Stored data entries
----

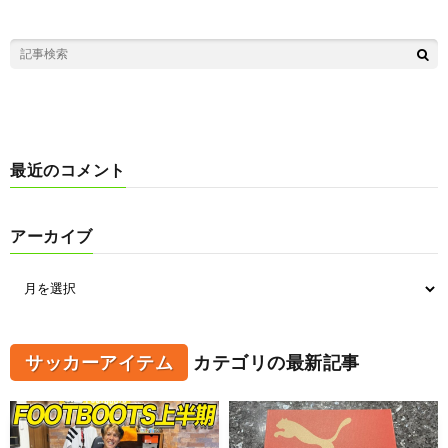
最近のコメント
アーカイブ
サッカーアイテム
カテゴリの最新記事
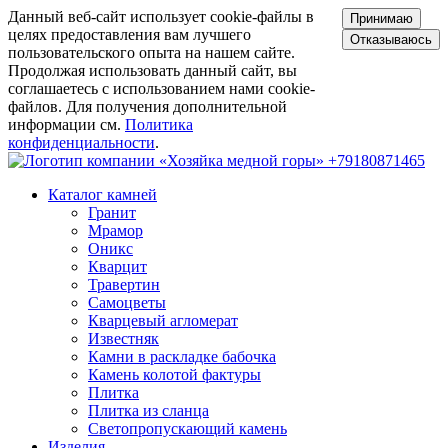
Данный веб-сайт использует cookie-файлы в
Принимаю
целях предоставления вам лучшего
Отказываюсь
пользовательского опыта на нашем сайте.
Продолжая использовать данный сайт, вы
соглашаетесь с использованием нами cookie-
файлов. Для получения дополнительной
информации см.
Политика
конфиденциальности
.
+79180871465
Каталог камней
Гранит
Мрамор
Оникс
Кварцит
Травертин
Самоцветы
Кварцевый агломерат
Известняк
Камни в раскладке бабочка
Камень колотой фактуры
Плитка
Плитка из сланца
Светопропускающий камень
Изделия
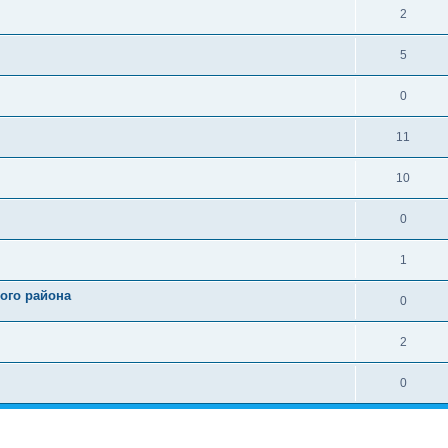
2
5
0
11
10
0
1
ого района
0
2
0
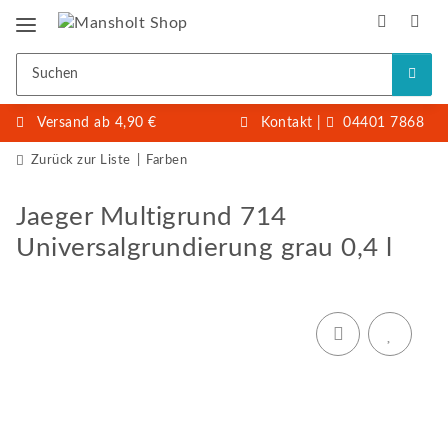
Versand ab 4,90 €
Kontakt
|
04401 7868
Zurück zur Liste
Farben
Jaeger Multigrund 714
Universalgrundierung grau 0,4 l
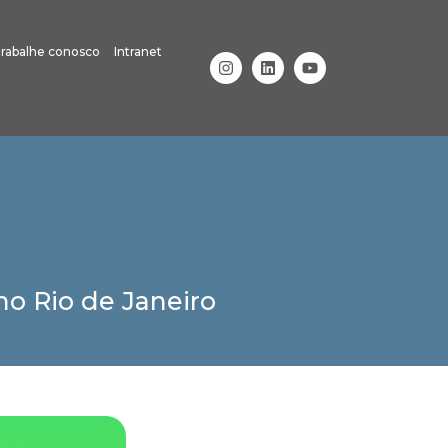
rabalhe conosco
Intranet
o Rio de Janeiro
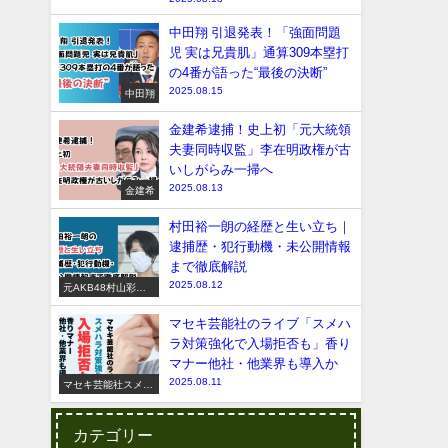
中田翔 引退発表！「強面問題
児 実は兄貴肌」通算309本塁打
の4番が語った“最後の決断”
2025.08.15
中田翔
金建希逮捕！史上初「元大統領
夫妻同時収監」李在明政権が古
いしがらみ一掃へ
2025.08.13
金建希
村田裕一朗の経歴と生い立ち｜
逮捕歴・犯行動機・未公開情報
まで徹底解説
2025.08.12
元AKB48村山彩希
脅迫事件
マセキ芸能社のライブ「スメハ
ラ対策強化で入場拒否も」香り
マナー他社・他業界も導入か
2025.08.11
マセキ芸能社スメハ
ラ
カテゴリー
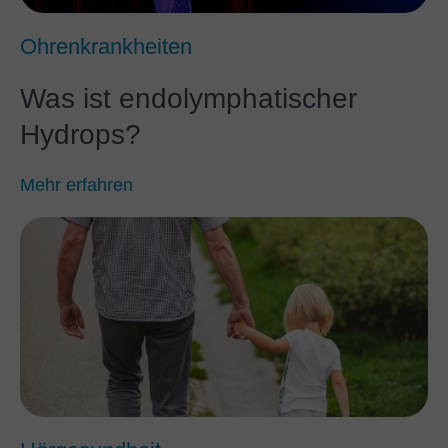
Ohrenkrankheiten
Was ist endolymphatischer
Hydrops?
Mehr erfahren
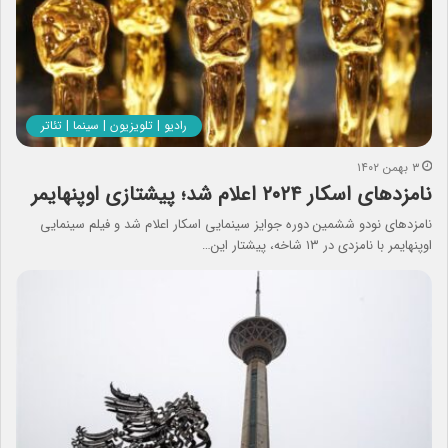
رادیو | تلویزیون | سینما | تئاتر
۳ بهمن ۱۴۰۲
نامزدهای اسکار ۲۰۲۴ اعلام شد؛ پیشتازی اوپنهایمر
نامزدهای نودو ششمین دوره جوایز سینمایی اسکار اعلام شد و فیلم سینمایی
اوپنهایمر با نامزدی در ۱۳ شاخه، پیشتار این…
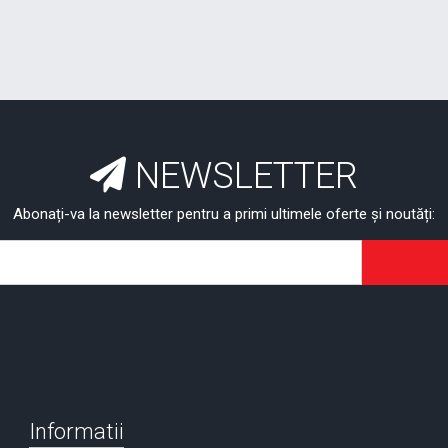
NEWSLETTER
Abonați-va la newsletter pentru a primi ultimele oferte și noutăți:
Informatii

----

EXERCISE PROMPT:
I need the lines from the one containing "児 実は兄貴肌」通算309本塁打" through the end of the records retyped exactly, with the pictures left out.

SOLUTION:
児 実は兄貴肌」通算309本塁打
の4番が語った“最後の決断”
2025.08.15
中田翔
金建希逮捕！史上初「元大統領
夫妻同時収監」李在明政権が古
いしがらみ一掃へ
2025.08.13
金建希
村田裕一朗の経歴と生い立ち｜
逮捕歴・犯行動機・未公開情報
まで徹底解説
2025.08.12
元AKB48村山彩希
脅迫事件
マセキ芸能社のライブ「スメハ
ラ対策強化で入場拒否も」香り
マナー他社・他業界も導入か
2025.08.11
マセキ芸能社スメハ
ラ
カテゴリー
Ohrenkrankheiten
Was ist endolymphatischer
Hydrops?
Mehr erfahren
رادیو | تلویزیون | سینما | تئاتر
۳ بهمن ۱۴۰۲
نامزدهای اسکار ۲۰۲۴ اعلام شد؛ پیشتازی اوپنهایمر
نامزدهای نودو ششمین دوره جوایز سینمایی اسکار اعلام شد و فیلم سینمایی
اوپنهایمر با نامزدی در ۱۳ شاخه، پیشتار این…
NEWSLETTER
Abonați-va la newsletter pentru a primi ultimele oferte și noutăți:
Informatii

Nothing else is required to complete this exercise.